Fox6 News Interview
Head Restraint System For Race Drivers Originally Invented In
With the unfortunate death of Dale Earnhardt, the racing world has now
focused on the potential benefits of Head Restraint Systems. Part of that
focus has exposed a head restraint system that had been developed by one of
Bobby Allison's crewmembers back in 1980. Recent head restraint devices are
nothing more than imitations of George White's hard work. His sacrifice and
dedication to your safety is often imitated, but never duplicated. After the
tragic death of racing legend Tiny Lund and others, George was inspired to
design a device, which if used by race drivers would help to prevent crash
related neck injuries.
To demonstrate his believe in the device, George decided to personally
test the unit in a real world crash test. The trial consisted of a head on
impact into a concrete barrier. With George behind the wheel the test was
completed in Florida on October 30th, 1980. The device performed as it was
designed to do… and his test broke three world records (video available on
request). George attempted to market his device to race sanctioning bodies
and safety manufactures alike; unfortunately the racing industry was not
ready for such safety innovations. Only after twenty years of additional
injuries has the device been recognized and finally found its rightful place
in racing safety.
Asked about his development, the inventor, George White, showed dual
emotions. "I'm glad that someone has finally seen the benefit of what I
invented and drivers now have access to this crucial safety innovation. For
that I am happy. But I am very disillusioned about inventing safety items
when a little guy like me cannot afford to patent and market his inventions.

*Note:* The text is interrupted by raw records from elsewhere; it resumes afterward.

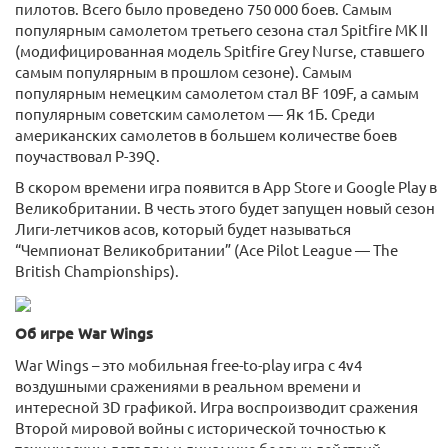
пилотов. Всего было проведено 750 000 боев. Самым
популярным самолетом третьего сезона стал Spitfire MK II
(модифицированная модель Spitfire Grey Nurse, ставшего
самым популярным в прошлом сезоне). Самым
популярным немецким самолетом стал BF 109F, а самым
популярным советским самолетом — Як 1Б. Среди
американских самолетов в большем количестве боев
поучаствовал P-39Q.
В скором времени игра появится в App Store и Google Play в
Великобритании. В честь этого будет запущен новый сезон
Лиги-летчиков асов, который будет называться
“Чемпионат Великобритании” (Ace Pilot League — The
British Championships).
Об игре War Wings
War Wings – это мобильная free-to-play игра с 4v4
воздушными сражениями в реальном времени и
интересной 3D графикой. Игра воспроизводит сражения
Второй мировой войны с исторической точностью к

While it will not deter me from following through on several inventions for
race drivers that I now have in development, the fact that I received no
monetary benefit from my invention certainly undermines my incentives. Only
my racing experience and my belief that this is the right thing to do for
all race drivers keeps me from quitting my attempts at making improvements
and new innovations."
Asked about his current inventions, George said, "I am advised by my
attorney to not discuss them at all. I can't afford to give away another
invention. After all, I am one of the little guys among many little guys. I
will say that one of the things we are working on is to have the first
paraplegic driver participate in Winston Cup racing. This is an ongoing
project that has the potential to demonstrate the tremendous accomplishments
of the physically challenged. But like so many things in life, having the
proper funds and the necessary sponsorship is crucial to completing a
project with such vision. "
With the combined efforts of the University of Alabama at Birmingham's
School of Engineering and NASCAR legend Bobby Allison, they have designed
several unique pieces of equipment that for the first time, enable a
physically challenged driver to participate in professional stock car
competition. The group is building several Winston Cup style racecars and a
Craftsmen Truck that will form the basis for the first handicapped driver to
compete on a level playing field with able-bodied peers.